Look through the listing for the word "header". Copy each line that has it.

Entries supplied >>

----------

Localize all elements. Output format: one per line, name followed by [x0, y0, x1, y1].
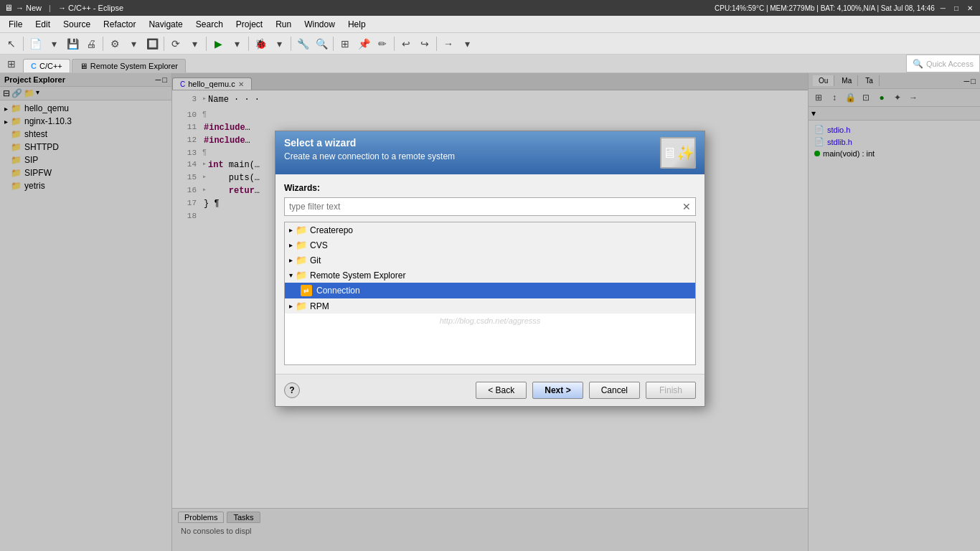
cancel-button[interactable]: Cancel	[589, 382, 640, 399]
folder-icon: 📁	[296, 301, 307, 311]
watermark: http://blog.csdn.net/aggresss	[285, 314, 695, 328]
menu-project[interactable]: Project	[230, 18, 268, 31]
window-minimize[interactable]: ─	[938, 4, 948, 12]
toolbar-extra4[interactable]: 📌	[355, 35, 372, 52]
menu-edit[interactable]: Edit	[29, 18, 56, 31]
dialog-overlay: Select a wizard Create a new connection …	[0, 73, 980, 551]
toolbar-btn-5[interactable]: ⟳	[167, 35, 184, 52]
expand-icon: ▸	[289, 302, 293, 310]
window-maximize[interactable]: □	[951, 4, 961, 12]
filter-box[interactable]: ✕	[284, 197, 696, 216]
wizard-group-rpm: ▸ 📁 RPM	[285, 298, 695, 314]
toolbar-forward-dropdown[interactable]: ▾	[458, 35, 476, 52]
sidebar-toggle[interactable]: ⊞	[3, 55, 20, 72]
wizard-list: ▸ 📁 Createrepo ▸ 📁 CVS	[284, 222, 696, 365]
wizard-group-createrepo-header[interactable]: ▸ 📁 Createrepo	[285, 222, 695, 237]
toolbar-debug-dropdown[interactable]: ▾	[270, 35, 288, 52]
help-button[interactable]: ?	[284, 382, 300, 398]
dialog-body: Wizards: ✕ ▸ 📁 Createrepo	[275, 174, 705, 374]
menu-run[interactable]: Run	[270, 18, 297, 31]
group-label: Createrepo	[310, 225, 353, 235]
next-button[interactable]: Next >	[532, 382, 583, 399]
toolbar: ↖ 📄 ▾ 💾 🖨 ⚙ ▾ 🔲 ⟳ ▾ ▶ ▾ 🐞 ▾ 🔧 🔍 ⊞ 📌 ✏ ↩ …	[0, 33, 980, 55]
toolbar-sep-4	[206, 37, 207, 51]
finish-button[interactable]: Finish	[646, 382, 696, 399]
menu-bar: File Edit Source Refactor Navigate Searc…	[0, 16, 980, 33]
menu-window[interactable]: Window	[298, 18, 341, 31]
tab-rse[interactable]: 🖥 Remote System Explorer	[72, 59, 186, 72]
toolbar-forward[interactable]: →	[440, 35, 457, 52]
tab-rse-label: Remote System Explorer	[90, 62, 178, 70]
toolbar-run-dropdown[interactable]: ▾	[228, 35, 245, 52]
toolbar-print[interactable]: 🖨	[83, 35, 100, 52]
title-bar-left: 🖥 → New | → C/C++ - Eclipse	[4, 3, 123, 13]
toolbar-sep-5	[248, 37, 249, 51]
perspective-tab-bar: ⊞ C C/C++ 🖥 Remote System Explorer 🔍 Qui…	[0, 55, 980, 73]
window-close[interactable]: ✕	[964, 4, 976, 12]
toolbar-sep-2	[103, 37, 103, 51]
wizard-group-rpm-header[interactable]: ▸ 📁 RPM	[285, 298, 695, 314]
tab-cpp[interactable]: C C/C++	[23, 59, 70, 72]
toolbar-sep-8	[394, 37, 395, 51]
tab-rse-icon: 🖥	[80, 62, 88, 70]
filter-input[interactable]	[289, 202, 682, 212]
menu-search[interactable]: Search	[190, 18, 229, 31]
wizard-group-rse-header[interactable]: ▾ 📁 Remote System Explorer	[285, 268, 695, 283]
wizard-group-git-header[interactable]: ▸ 📁 Git	[285, 253, 695, 268]
wizard-group-cvs-header[interactable]: ▸ 📁 CVS	[285, 237, 695, 253]
toolbar-extra1[interactable]: 🔧	[294, 35, 311, 52]
toolbar-extra2[interactable]: 🔍	[313, 35, 330, 52]
back-button[interactable]: < Back	[476, 382, 527, 399]
connection-label: Connection	[316, 286, 360, 296]
menu-file[interactable]: File	[3, 18, 28, 31]
group-label: Remote System Explorer	[310, 270, 405, 281]
folder-icon: 📁	[296, 240, 307, 250]
toolbar-save-all[interactable]: 💾	[64, 35, 81, 52]
system-info: CPU:14%:59°C | MEM:2779Mb | BAT: 4,100%,…	[715, 4, 935, 12]
connection-icon: ⇄	[301, 285, 312, 296]
dialog-header-content: Select a wizard Create a new connection …	[284, 137, 660, 161]
toolbar-select[interactable]: ↖	[3, 35, 20, 52]
group-label: RPM	[310, 301, 329, 311]
expand-icon: ▸	[289, 256, 293, 264]
toolbar-extra3[interactable]: ⊞	[336, 35, 354, 52]
toolbar-extra5[interactable]: ✏	[374, 35, 391, 52]
collapse-icon: ▾	[289, 271, 293, 279]
wizard-group-cvs: ▸ 📁 CVS	[285, 237, 695, 253]
toolbar-btn-3[interactable]: ⚙	[106, 35, 123, 52]
app-title: → C/C++ - Eclipse	[58, 4, 123, 12]
wizards-label: Wizards:	[284, 183, 696, 193]
wizard-item-connection[interactable]: ⇄ Connection	[285, 283, 695, 298]
quick-access-container[interactable]: 🔍 Quick Access	[906, 55, 980, 72]
toolbar-sep-7	[333, 37, 334, 51]
dialog-subtitle: Create a new connection to a remote syst…	[284, 151, 660, 161]
folder-icon: 📁	[296, 270, 307, 281]
menu-navigate[interactable]: Navigate	[143, 18, 188, 31]
toolbar-redo[interactable]: ↪	[416, 35, 433, 52]
toolbar-sep-1	[23, 37, 24, 51]
dialog-footer: ? < Back Next > Cancel Finish	[275, 374, 705, 406]
toolbar-debug[interactable]: 🐞	[252, 35, 269, 52]
toolbar-undo[interactable]: ↩	[397, 35, 415, 52]
wizard-group-createrepo: ▸ 📁 Createrepo	[285, 222, 695, 237]
toolbar-new[interactable]: 📄	[27, 35, 44, 52]
menu-source[interactable]: Source	[57, 18, 96, 31]
dialog-header: Select a wizard Create a new connection …	[275, 131, 705, 174]
title-bar: 🖥 → New | → C/C++ - Eclipse CPU:14%:59°C…	[0, 0, 980, 16]
window-title: → New	[16, 4, 42, 12]
menu-refactor[interactable]: Refactor	[98, 18, 141, 31]
separator: |	[49, 4, 51, 12]
toolbar-dropdown-5[interactable]: ▾	[186, 35, 203, 52]
toolbar-sep-9	[436, 37, 437, 51]
toolbar-btn-4[interactable]: 🔲	[143, 35, 161, 52]
toolbar-dropdown-3[interactable]: ▾	[125, 35, 142, 52]
menu-help[interactable]: Help	[342, 18, 372, 31]
wizard-group-git: ▸ 📁 Git	[285, 253, 695, 268]
toolbar-sep-6	[291, 37, 291, 51]
folder-icon: 📁	[296, 225, 307, 235]
toolbar-run[interactable]: ▶	[209, 35, 227, 52]
wizard-dialog: Select a wizard Create a new connection …	[275, 131, 705, 407]
filter-clear-icon[interactable]: ✕	[682, 201, 691, 212]
tab-cpp-label: C/C++	[39, 62, 62, 70]
toolbar-new-dropdown[interactable]: ▾	[45, 35, 62, 52]
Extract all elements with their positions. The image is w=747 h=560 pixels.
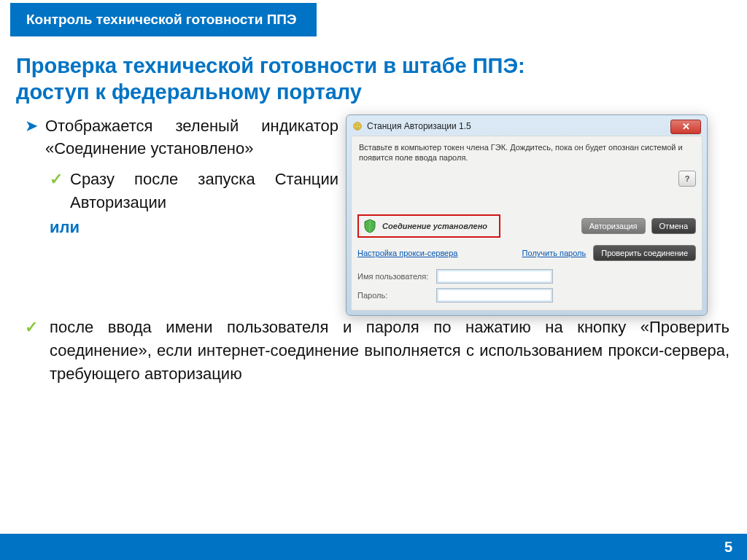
bullet-text: Отображается зеленый индикатор «Соединен… (45, 114, 338, 161)
window-title: Станция Авторизации 1.5 (367, 121, 471, 131)
password-input[interactable] (436, 288, 553, 303)
status-highlight-box: Соединение установлено (357, 214, 500, 238)
page-banner: Контроль технической готовности ППЭ (10, 3, 317, 36)
bullet-list: ➤ Отображается зеленый индикатор «Соедин… (25, 114, 338, 239)
close-button[interactable]: ✕ (670, 120, 701, 134)
svg-point-1 (355, 124, 357, 125)
window-app-icon (352, 121, 363, 131)
arrow-icon: ➤ (25, 114, 38, 161)
page-number: 5 (724, 539, 732, 556)
auth-station-window: Станция Авторизации 1.5 ✕ Вставьте в ком… (346, 114, 708, 316)
connection-status: Соединение установлено (382, 222, 487, 230)
help-button[interactable]: ? (678, 171, 696, 187)
check-icon: ✓ (50, 168, 63, 214)
window-body: Вставьте в компьютер токен члена ГЭК. До… (351, 136, 703, 311)
password-row: Пароль: (352, 286, 702, 310)
svg-point-0 (354, 122, 362, 130)
svg-point-2 (358, 124, 360, 125)
title-line-2: доступ к федеральному порталу (16, 79, 729, 105)
get-password-link[interactable]: Получить пароль (522, 249, 587, 257)
window-titlebar: Станция Авторизации 1.5 (351, 120, 703, 136)
instruction-text: Вставьте в компьютер токен члена ГЭК. До… (352, 136, 702, 170)
footer-bar: 5 (0, 534, 747, 560)
shield-icon (363, 219, 376, 233)
authorize-button[interactable]: Авторизация (581, 218, 646, 234)
bullet-subitem-2: ✓ после ввода имени пользователя и парол… (0, 316, 747, 386)
proxy-settings-link[interactable]: Настройка прокси-сервера (357, 249, 457, 257)
username-label: Имя пользователя: (357, 272, 430, 281)
check-icon: ✓ (25, 316, 38, 339)
username-input[interactable] (436, 269, 553, 284)
username-row: Имя пользователя: (352, 267, 702, 286)
page-title: Проверка технической готовности в штабе … (16, 52, 729, 106)
bullet-subtext-2: после ввода имени пользователя и пароля … (50, 318, 729, 383)
bullet-subtext: Сразу после запуска Станции Авторизации (70, 168, 338, 214)
or-label: или (50, 216, 338, 239)
cancel-button[interactable]: Отмена (651, 218, 696, 234)
title-line-1: Проверка технической готовности в штабе … (16, 52, 729, 79)
check-connection-button[interactable]: Проверить соединение (593, 245, 696, 261)
bullet-item: ➤ Отображается зеленый индикатор «Соедин… (25, 114, 338, 161)
password-label: Пароль: (357, 291, 430, 300)
bullet-subitem: ✓ Сразу после запуска Станции Авторизаци… (50, 168, 338, 214)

----------

Written solution >>
wizard-group-createrepo-header[interactable]: ▸ 📁 Createrepo	[285, 222, 695, 237]
wizard-group-rpm-header[interactable]: ▸ 📁 RPM	[285, 298, 695, 314]
wizard-group-rse-header[interactable]: ▾ 📁 Remote System Explorer	[285, 268, 695, 283]
wizard-group-git-header[interactable]: ▸ 📁 Git	[285, 253, 695, 268]
wizard-group-cvs-header[interactable]: ▸ 📁 CVS	[285, 237, 695, 253]
dialog-header-content: Select a wizard Create a new connection …	[284, 137, 660, 161]
dialog-header: Select a wizard Create a new connection …	[275, 131, 705, 174]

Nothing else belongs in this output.